§ Work request
All of the data is to be set down again without alteration.

(Entries taken from a collection)
=-=-=
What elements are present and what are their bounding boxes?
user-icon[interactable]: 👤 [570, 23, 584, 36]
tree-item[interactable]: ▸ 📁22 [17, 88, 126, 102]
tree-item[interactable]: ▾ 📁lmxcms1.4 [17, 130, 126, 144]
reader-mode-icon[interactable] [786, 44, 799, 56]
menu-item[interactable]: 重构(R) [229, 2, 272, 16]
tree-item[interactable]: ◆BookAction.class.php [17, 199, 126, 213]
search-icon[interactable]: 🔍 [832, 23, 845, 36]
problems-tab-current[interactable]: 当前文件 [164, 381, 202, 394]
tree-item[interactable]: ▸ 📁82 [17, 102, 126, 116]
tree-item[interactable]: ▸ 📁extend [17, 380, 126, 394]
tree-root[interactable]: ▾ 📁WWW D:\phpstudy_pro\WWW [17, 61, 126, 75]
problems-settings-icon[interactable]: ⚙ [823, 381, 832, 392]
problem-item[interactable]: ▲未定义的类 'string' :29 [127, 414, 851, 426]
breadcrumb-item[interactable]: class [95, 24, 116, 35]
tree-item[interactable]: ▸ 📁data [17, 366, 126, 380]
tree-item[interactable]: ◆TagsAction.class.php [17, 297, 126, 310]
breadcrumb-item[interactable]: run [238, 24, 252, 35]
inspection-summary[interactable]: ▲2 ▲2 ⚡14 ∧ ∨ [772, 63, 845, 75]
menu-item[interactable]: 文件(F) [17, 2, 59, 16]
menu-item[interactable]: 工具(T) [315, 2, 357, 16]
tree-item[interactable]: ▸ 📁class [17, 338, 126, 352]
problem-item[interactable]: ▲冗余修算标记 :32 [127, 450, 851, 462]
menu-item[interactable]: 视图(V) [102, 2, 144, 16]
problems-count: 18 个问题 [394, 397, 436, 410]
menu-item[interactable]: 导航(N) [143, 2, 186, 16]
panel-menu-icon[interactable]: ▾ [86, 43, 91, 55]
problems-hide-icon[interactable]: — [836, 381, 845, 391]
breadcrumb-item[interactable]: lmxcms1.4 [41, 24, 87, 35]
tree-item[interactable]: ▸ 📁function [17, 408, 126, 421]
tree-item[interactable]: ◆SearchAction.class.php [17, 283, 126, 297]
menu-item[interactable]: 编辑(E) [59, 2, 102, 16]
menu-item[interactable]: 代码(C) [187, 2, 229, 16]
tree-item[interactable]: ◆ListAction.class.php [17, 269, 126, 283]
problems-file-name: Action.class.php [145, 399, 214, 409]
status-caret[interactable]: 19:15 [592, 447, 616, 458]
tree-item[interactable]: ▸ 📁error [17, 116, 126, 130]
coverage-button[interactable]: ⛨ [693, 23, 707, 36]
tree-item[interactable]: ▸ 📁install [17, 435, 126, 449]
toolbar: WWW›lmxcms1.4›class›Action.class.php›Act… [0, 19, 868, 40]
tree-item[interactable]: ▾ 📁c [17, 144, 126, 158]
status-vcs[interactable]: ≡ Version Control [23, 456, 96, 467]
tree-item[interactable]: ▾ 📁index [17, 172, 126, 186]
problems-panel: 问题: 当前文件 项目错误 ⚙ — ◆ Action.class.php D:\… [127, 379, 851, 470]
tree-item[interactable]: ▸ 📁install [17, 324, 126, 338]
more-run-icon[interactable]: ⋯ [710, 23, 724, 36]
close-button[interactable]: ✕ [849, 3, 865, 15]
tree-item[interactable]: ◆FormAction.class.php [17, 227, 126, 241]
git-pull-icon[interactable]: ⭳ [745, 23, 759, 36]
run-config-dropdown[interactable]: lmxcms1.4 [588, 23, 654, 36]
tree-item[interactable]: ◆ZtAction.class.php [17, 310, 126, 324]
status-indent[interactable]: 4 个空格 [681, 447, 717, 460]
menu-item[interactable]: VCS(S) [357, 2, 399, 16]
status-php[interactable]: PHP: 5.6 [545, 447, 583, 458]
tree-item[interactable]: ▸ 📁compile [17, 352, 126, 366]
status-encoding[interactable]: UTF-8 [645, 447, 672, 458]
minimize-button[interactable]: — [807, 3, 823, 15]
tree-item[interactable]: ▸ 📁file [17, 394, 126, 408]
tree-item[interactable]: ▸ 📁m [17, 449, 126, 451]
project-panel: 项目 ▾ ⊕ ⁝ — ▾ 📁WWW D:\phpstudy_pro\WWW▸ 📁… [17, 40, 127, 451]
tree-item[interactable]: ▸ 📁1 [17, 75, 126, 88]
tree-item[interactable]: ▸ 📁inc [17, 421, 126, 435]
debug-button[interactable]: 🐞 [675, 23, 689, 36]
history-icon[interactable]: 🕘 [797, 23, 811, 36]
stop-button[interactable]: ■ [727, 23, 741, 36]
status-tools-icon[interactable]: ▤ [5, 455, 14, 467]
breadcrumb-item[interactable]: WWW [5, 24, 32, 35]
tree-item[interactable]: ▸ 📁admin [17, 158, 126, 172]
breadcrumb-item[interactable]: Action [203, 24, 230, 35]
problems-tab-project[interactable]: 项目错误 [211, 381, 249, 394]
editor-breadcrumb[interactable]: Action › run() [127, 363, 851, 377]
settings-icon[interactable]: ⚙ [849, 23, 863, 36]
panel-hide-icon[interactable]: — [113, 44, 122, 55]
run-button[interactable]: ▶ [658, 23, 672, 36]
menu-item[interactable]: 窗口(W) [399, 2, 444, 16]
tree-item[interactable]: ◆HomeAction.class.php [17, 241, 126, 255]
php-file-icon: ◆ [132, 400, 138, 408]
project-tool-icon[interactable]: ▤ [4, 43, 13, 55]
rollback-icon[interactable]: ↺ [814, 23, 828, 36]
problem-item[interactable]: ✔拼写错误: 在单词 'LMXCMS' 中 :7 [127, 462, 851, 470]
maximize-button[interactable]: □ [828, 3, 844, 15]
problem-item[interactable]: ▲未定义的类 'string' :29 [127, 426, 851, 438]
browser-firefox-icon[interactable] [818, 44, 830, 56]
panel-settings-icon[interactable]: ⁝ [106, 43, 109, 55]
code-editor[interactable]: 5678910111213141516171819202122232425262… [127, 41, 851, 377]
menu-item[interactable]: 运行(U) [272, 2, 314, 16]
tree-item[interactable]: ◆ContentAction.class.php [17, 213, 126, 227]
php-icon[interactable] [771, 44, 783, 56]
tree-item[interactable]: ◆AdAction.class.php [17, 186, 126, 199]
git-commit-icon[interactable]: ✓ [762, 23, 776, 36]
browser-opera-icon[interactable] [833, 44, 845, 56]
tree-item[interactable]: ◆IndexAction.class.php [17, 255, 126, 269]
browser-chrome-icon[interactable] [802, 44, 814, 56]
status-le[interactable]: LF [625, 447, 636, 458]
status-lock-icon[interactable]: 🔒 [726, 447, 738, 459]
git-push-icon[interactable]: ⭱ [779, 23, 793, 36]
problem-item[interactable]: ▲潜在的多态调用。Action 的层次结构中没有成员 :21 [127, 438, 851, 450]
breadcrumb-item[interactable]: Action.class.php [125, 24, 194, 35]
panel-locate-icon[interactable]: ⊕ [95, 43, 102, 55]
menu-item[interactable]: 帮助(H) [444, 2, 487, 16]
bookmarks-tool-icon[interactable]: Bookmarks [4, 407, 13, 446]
=-=-=
§ Task solution
What elements are present and what are their bounding boxes?
user-icon[interactable]: 👤 [570, 23, 584, 36]
tree-item[interactable]: ▸ 📁22 [17, 88, 126, 102]
tree-item[interactable]: ▾ 📁lmxcms1.4 [17, 130, 126, 144]
reader-mode-icon[interactable] [786, 44, 799, 56]
menu-item[interactable]: 重构(R) [229, 2, 272, 16]
tree-item[interactable]: ◆BookAction.class.php [17, 199, 126, 213]
search-icon[interactable]: 🔍 [832, 23, 845, 36]
problems-tab-current[interactable]: 当前文件 [164, 381, 202, 394]
tree-item[interactable]: ▸ 📁82 [17, 102, 126, 116]
tree-item[interactable]: ▸ 📁extend [17, 380, 126, 394]
tree-root[interactable]: ▾ 📁WWW D:\phpstudy_pro\WWW [17, 61, 126, 75]
problems-settings-icon[interactable]: ⚙ [823, 381, 832, 392]
problem-item[interactable]: ▲未定义的类 'string' :29 [127, 414, 851, 426]
breadcrumb-item[interactable]: class [95, 24, 116, 35]
tree-item[interactable]: ▸ 📁data [17, 366, 126, 380]
tree-item[interactable]: ◆TagsAction.class.php [17, 297, 126, 310]
breadcrumb-item[interactable]: run [238, 24, 252, 35]
inspection-summary[interactable]: ▲2 ▲2 ⚡14 ∧ ∨ [772, 63, 845, 75]
menu-item[interactable]: 文件(F) [17, 2, 59, 16]
menu-item[interactable]: 工具(T) [315, 2, 357, 16]
tree-item[interactable]: ▸ 📁class [17, 338, 126, 352]
problem-item[interactable]: ▲冗余修算标记 :32 [127, 450, 851, 462]
menu-item[interactable]: 视图(V) [102, 2, 144, 16]
problems-count: 18 个问题 [394, 397, 436, 410]
menu-item[interactable]: 导航(N) [143, 2, 186, 16]
panel-menu-icon[interactable]: ▾ [86, 43, 91, 55]
problems-hide-icon[interactable]: — [836, 381, 845, 391]
breadcrumb-item[interactable]: lmxcms1.4 [41, 24, 87, 35]
tree-item[interactable]: ▸ 📁function [17, 408, 126, 421]
tree-item[interactable]: ◆SearchAction.class.php [17, 283, 126, 297]
menu-item[interactable]: 编辑(E) [59, 2, 102, 16]
menu-item[interactable]: 代码(C) [187, 2, 229, 16]
tree-item[interactable]: ◆ListAction.class.php [17, 269, 126, 283]
problems-file-name: Action.class.php [145, 399, 214, 409]
status-caret[interactable]: 19:15 [592, 447, 616, 458]
tree-item[interactable]: ▸ 📁error [17, 116, 126, 130]
coverage-button[interactable]: ⛨ [693, 23, 707, 36]
tree-item[interactable]: ▸ 📁install [17, 435, 126, 449]
toolbar: WWW›lmxcms1.4›class›Action.class.php›Act… [0, 19, 868, 40]
tree-item[interactable]: ▾ 📁c [17, 144, 126, 158]
status-vcs[interactable]: ≡ Version Control [23, 456, 96, 467]
tree-item[interactable]: ▾ 📁index [17, 172, 126, 186]
problems-panel: 问题: 当前文件 项目错误 ⚙ — ◆ Action.class.php D:\… [127, 379, 851, 470]
tree-item[interactable]: ▸ 📁install [17, 324, 126, 338]
more-run-icon[interactable]: ⋯ [710, 23, 724, 36]
close-button[interactable]: ✕ [849, 3, 865, 15]
tree-item[interactable]: ◆FormAction.class.php [17, 227, 126, 241]
git-pull-icon[interactable]: ⭳ [745, 23, 759, 36]
run-config-dropdown[interactable]: lmxcms1.4 [588, 23, 654, 36]
tree-item[interactable]: ◆ZtAction.class.php [17, 310, 126, 324]
status-indent[interactable]: 4 个空格 [681, 447, 717, 460]
menu-item[interactable]: VCS(S) [357, 2, 399, 16]
status-php[interactable]: PHP: 5.6 [545, 447, 583, 458]
tree-item[interactable]: ▸ 📁compile [17, 352, 126, 366]
status-encoding[interactable]: UTF-8 [645, 447, 672, 458]
minimize-button[interactable]: — [807, 3, 823, 15]
tree-item[interactable]: ▸ 📁file [17, 394, 126, 408]
tree-item[interactable]: ▸ 📁m [17, 449, 126, 451]
project-panel: 项目 ▾ ⊕ ⁝ — ▾ 📁WWW D:\phpstudy_pro\WWW▸ 📁… [17, 40, 127, 451]
tree-item[interactable]: ▸ 📁1 [17, 75, 126, 88]
tree-item[interactable]: ▸ 📁inc [17, 421, 126, 435]
debug-button[interactable]: 🐞 [675, 23, 689, 36]
history-icon[interactable]: 🕘 [797, 23, 811, 36]
stop-button[interactable]: ■ [727, 23, 741, 36]
status-tools-icon[interactable]: ▤ [5, 455, 14, 467]
breadcrumb-item[interactable]: WWW [5, 24, 32, 35]
tree-item[interactable]: ▸ 📁admin [17, 158, 126, 172]
breadcrumb-item[interactable]: Action [203, 24, 230, 35]
problems-tab-project[interactable]: 项目错误 [211, 381, 249, 394]
editor-breadcrumb[interactable]: Action › run() [127, 363, 851, 377]
settings-icon[interactable]: ⚙ [849, 23, 863, 36]
panel-hide-icon[interactable]: — [113, 44, 122, 55]
run-button[interactable]: ▶ [658, 23, 672, 36]
menu-item[interactable]: 窗口(W) [399, 2, 444, 16]
tree-item[interactable]: ◆HomeAction.class.php [17, 241, 126, 255]
php-file-icon: ◆ [132, 400, 138, 408]
project-tool-icon[interactable]: ▤ [4, 43, 13, 55]
rollback-icon[interactable]: ↺ [814, 23, 828, 36]
problem-item[interactable]: ✔拼写错误: 在单词 'LMXCMS' 中 :7 [127, 462, 851, 470]
maximize-button[interactable]: □ [828, 3, 844, 15]
problem-item[interactable]: ▲未定义的类 'string' :29 [127, 426, 851, 438]
browser-firefox-icon[interactable] [818, 44, 830, 56]
panel-settings-icon[interactable]: ⁝ [106, 43, 109, 55]
code-editor[interactable]: 5678910111213141516171819202122232425262… [127, 41, 851, 377]
menu-item[interactable]: 运行(U) [272, 2, 314, 16]
tree-item[interactable]: ◆ContentAction.class.php [17, 213, 126, 227]
php-icon[interactable] [771, 44, 783, 56]
tree-item[interactable]: ◆AdAction.class.php [17, 186, 126, 199]
git-commit-icon[interactable]: ✓ [762, 23, 776, 36]
browser-opera-icon[interactable] [833, 44, 845, 56]
tree-item[interactable]: ◆IndexAction.class.php [17, 255, 126, 269]
browser-chrome-icon[interactable] [802, 44, 814, 56]
status-le[interactable]: LF [625, 447, 636, 458]
status-lock-icon[interactable]: 🔒 [726, 447, 738, 459]
git-push-icon[interactable]: ⭱ [779, 23, 793, 36]
problem-item[interactable]: ▲潜在的多态调用。Action 的层次结构中没有成员 :21 [127, 438, 851, 450]
breadcrumb-item[interactable]: Action.class.php [125, 24, 194, 35]
panel-locate-icon[interactable]: ⊕ [95, 43, 102, 55]
menu-item[interactable]: 帮助(H) [444, 2, 487, 16]
bookmarks-tool-icon[interactable]: Bookmarks [4, 407, 13, 446]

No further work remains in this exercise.